Rodgers leaned past the reporter and ordered a Samuel Adams. He hated being pushed, and he hated being pushed by journalists even more. They attacked the front door, the back door, the windows, and when that did not work, they crawled under the front stoop and waited like snakes.
“Is that what you two are here to discuss?” Lucy asked.
“Good guess, but no,” Kat told her.
Lucy frowned. “You’re not going to tell me it’s purely social.”

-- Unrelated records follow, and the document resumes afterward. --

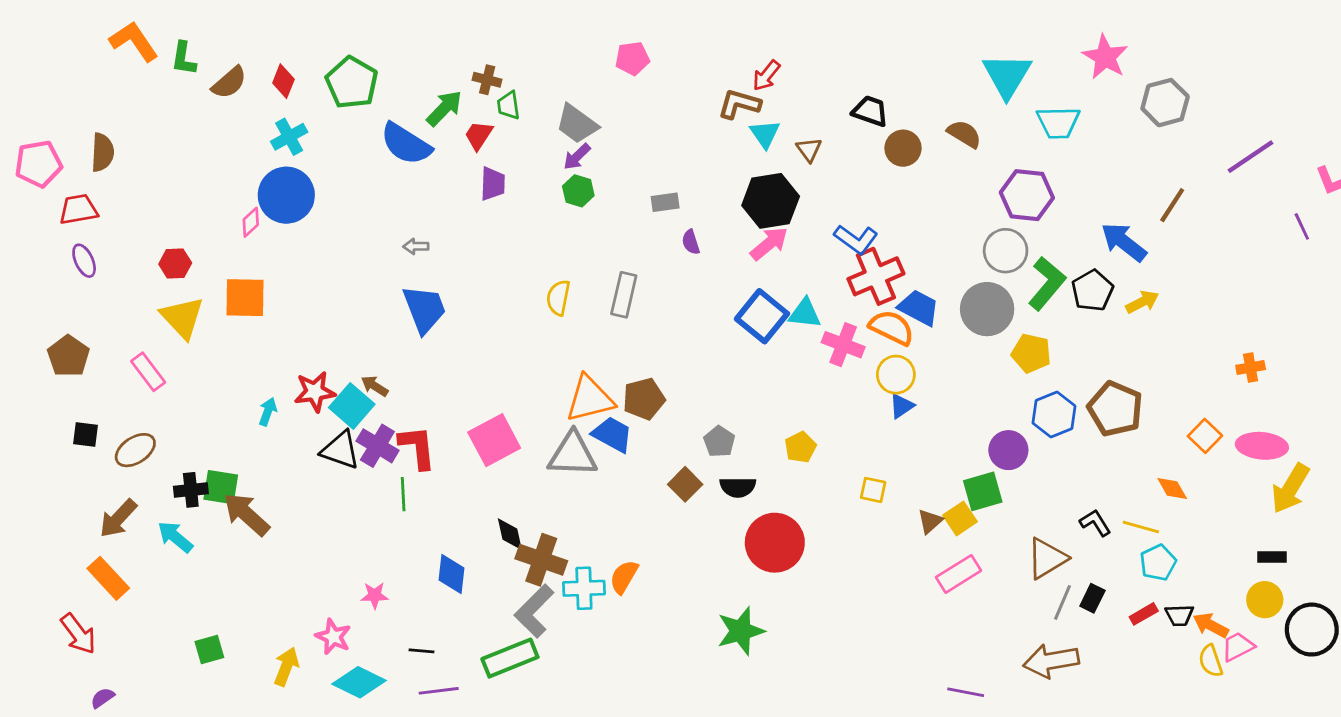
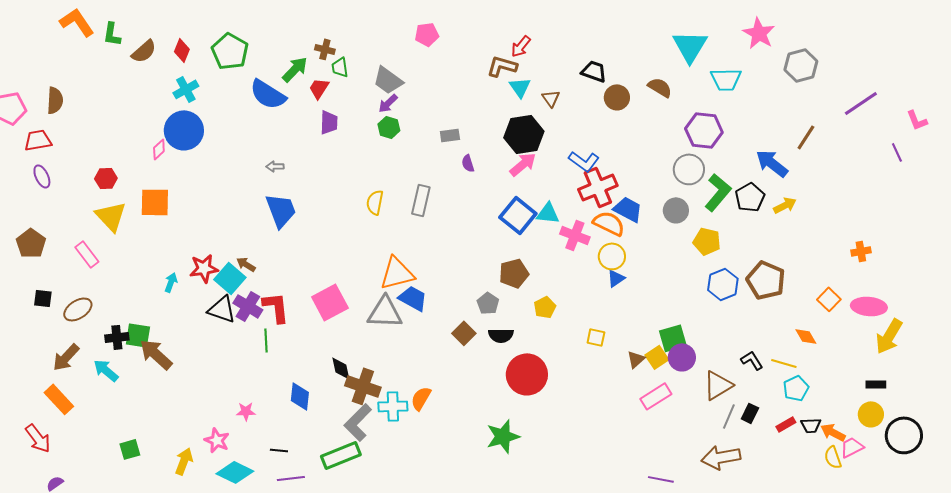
gray circle: (987, 309) -> (676, 210), size x0.7
brown pentagon: (644, 399) -> (514, 273), moved
purple circle: (1008, 450) -> (682, 357), moved

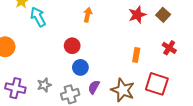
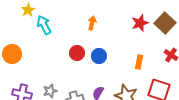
brown square: (163, 15) -> (165, 23), size x1.5
blue circle: (80, 67) -> (99, 56), moved

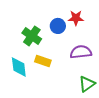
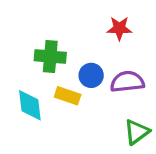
blue circle: (58, 26) -> (91, 75), moved
green cross: (32, 36) -> (50, 57), turned -30

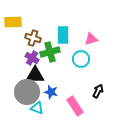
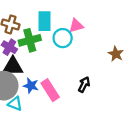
cyan circle: (81, 59) -> (63, 38), moved
pink rectangle: (75, 106) -> (50, 90), moved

“Actually, it is,” Rodgers said as the bartender handed him his beer. “I was at the senator’s party last night. Ms. Lockley wanted to meet me and called. Here I am.”
“Why were you at the party?”
“Free food,” Rodgers said.
Lucy smiled. “All right, General. I won’t press. But Kat? I want a half-hour window if there’s any news. That will give me time to put it on my web site.”
“And give you bragging rights for being the first,” Rodgers said.
“That’s what gives a reporter heft,” Lucy replied. “You remember those days, don’t you, Kat?”
Kat said she did and agreed to give Lucy a scoop if there was one to be had. The reporter left the bar to scout for leads elsewhere. Kat picked up a shopping bag that was beside the stool, and Rodgers escorted his date and his beer to the restaurant atrium for dinner.
“Sorry about all that,” Kat sat as they were seated. “She got there right before you did, so there was no time to disengage. I hope it wasn’t too painful.”
“Define ‘too.’ ”
“Enough to make you not want to work with us,” Kat said. “We have to be much more accessible than the key people at Op-Center.”
“It will take getting used to, but I’ll survive,” Rodgers said. “All I need to do is keep up that Gary Cooper facade.”
“That may be even more appealing,” Kat pointed out.
“Maybe, but at least there are only two words to the script,” Rodgers said. “ ‘Yup’ and ‘nope.’ I can handle that. But how about we do what we told Ms. O’Connor. Keep this social.”